Le navire, qui était coulé par l’arrière, a son avant qui émerge hors de l’eau. Lundi matin, les remorqueurs ont, de nouveau tenté de conduire le navire le long de la côte, mais tout a été impossible. L’eau a envahi toutes les cales, à l’exception de celle d’avant. C’est là qu’on a trouvé, couché dans le poste et dormant d’un profond sommeil, le matelot anglais qu’on avait supposé noyé…

 Pendant plusieurs jours, tout fut tenté pour empêcher le navire de couler complètement et on récupéra tout ce qui pouvait être sauvé de l’épave.

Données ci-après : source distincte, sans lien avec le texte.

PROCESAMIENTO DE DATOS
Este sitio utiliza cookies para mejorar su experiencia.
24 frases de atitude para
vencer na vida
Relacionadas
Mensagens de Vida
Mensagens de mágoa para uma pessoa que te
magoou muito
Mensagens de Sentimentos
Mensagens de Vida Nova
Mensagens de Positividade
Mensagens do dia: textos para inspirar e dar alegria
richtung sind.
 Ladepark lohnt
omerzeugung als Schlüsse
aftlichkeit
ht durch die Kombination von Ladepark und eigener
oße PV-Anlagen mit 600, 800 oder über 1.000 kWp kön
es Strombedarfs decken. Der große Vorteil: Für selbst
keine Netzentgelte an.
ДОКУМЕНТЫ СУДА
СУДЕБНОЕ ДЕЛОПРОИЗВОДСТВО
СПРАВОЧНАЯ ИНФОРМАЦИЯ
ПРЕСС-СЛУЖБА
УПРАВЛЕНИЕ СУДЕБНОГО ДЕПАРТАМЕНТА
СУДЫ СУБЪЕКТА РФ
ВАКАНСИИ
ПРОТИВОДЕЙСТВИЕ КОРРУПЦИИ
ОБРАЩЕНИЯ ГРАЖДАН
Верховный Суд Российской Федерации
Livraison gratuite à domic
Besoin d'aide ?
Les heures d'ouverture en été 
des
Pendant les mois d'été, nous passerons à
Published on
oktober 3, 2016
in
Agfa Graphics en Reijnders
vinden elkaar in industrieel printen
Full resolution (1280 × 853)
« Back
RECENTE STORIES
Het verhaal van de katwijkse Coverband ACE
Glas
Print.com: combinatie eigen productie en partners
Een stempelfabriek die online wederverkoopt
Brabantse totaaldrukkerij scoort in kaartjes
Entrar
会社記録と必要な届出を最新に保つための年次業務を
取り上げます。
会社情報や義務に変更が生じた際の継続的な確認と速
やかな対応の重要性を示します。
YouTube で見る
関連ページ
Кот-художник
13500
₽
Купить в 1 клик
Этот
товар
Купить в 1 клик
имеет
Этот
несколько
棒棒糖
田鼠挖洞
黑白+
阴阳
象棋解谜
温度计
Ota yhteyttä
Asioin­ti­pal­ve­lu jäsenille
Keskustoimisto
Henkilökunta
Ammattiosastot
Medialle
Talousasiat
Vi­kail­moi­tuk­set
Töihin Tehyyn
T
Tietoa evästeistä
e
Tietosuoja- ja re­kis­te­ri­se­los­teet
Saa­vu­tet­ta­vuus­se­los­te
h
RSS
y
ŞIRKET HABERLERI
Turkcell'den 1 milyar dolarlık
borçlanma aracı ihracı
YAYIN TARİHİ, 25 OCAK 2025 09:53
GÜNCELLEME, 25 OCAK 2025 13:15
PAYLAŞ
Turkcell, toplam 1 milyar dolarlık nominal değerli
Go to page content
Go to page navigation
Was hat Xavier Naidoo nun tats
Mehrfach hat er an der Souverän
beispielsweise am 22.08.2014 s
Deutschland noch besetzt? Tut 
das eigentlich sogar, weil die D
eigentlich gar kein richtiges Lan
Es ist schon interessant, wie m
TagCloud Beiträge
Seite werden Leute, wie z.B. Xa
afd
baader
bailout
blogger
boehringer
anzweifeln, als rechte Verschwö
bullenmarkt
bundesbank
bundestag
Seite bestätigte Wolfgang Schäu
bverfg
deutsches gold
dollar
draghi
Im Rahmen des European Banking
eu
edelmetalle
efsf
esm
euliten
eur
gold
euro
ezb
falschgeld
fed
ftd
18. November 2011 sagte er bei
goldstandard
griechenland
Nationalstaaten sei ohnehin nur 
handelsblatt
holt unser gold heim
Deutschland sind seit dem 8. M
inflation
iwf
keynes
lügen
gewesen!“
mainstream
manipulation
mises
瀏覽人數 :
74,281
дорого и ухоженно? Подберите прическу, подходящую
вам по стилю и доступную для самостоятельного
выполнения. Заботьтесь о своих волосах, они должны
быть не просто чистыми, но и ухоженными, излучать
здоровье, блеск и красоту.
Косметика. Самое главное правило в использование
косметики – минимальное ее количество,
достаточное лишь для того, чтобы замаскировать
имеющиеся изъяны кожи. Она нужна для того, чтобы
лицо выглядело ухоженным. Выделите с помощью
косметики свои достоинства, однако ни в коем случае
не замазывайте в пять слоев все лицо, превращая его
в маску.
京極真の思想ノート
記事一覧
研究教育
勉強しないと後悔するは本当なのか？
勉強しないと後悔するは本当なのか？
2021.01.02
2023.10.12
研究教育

Lundi matin, les remorqueurs ont, de nouveau tenté de conduire le navire le long de la côte, mais tout a été impossible.

Finalement, lorsque le mauvais temps réapparut, le Shieldrake se brisa par le milieu et disparut sous les flots. C’est à l’explosif que l’épave fut dégagée le 5 mai.

* Dans cette collision due au brouillard, le SAINT-MATHIEU put continuer sa route vers Anvers.

Des travaux sont entrepris pour éviter la perte totale du vapeur Les entrepreneurs dunkerquois proposent le renflouement à l’aide de 10 remorqueurs et du matériel de pompage had hoc Mais Londres oblige armateurs et assureurs à traiter avec une compagnie suédoise, Neptune , qui envoie le remorqueur Belllos Gros. Emoi de la société de remorquage qui voit mal une intrusion étrangère dans les eaux françaises. Le Bélos ne fera aucune tentative sérieuse pour renflouer le navire. L’épave sera dégradée lors de la construction de la nouvelle jetée est. Elle est redécouverte en 1956 et démantelée. Dans la cale , on y découvrit, entre autres, des peaux de bêtes encore en excellent état .(source DK épaves)

Le Shieldrake est un navire de cinq ans,  estimé 400.000 Fr. Sa cargaison, composée de caoutchouc, de savon, de sel. de soie de porc, etc., représente une somme d’environ 600.000 Fr.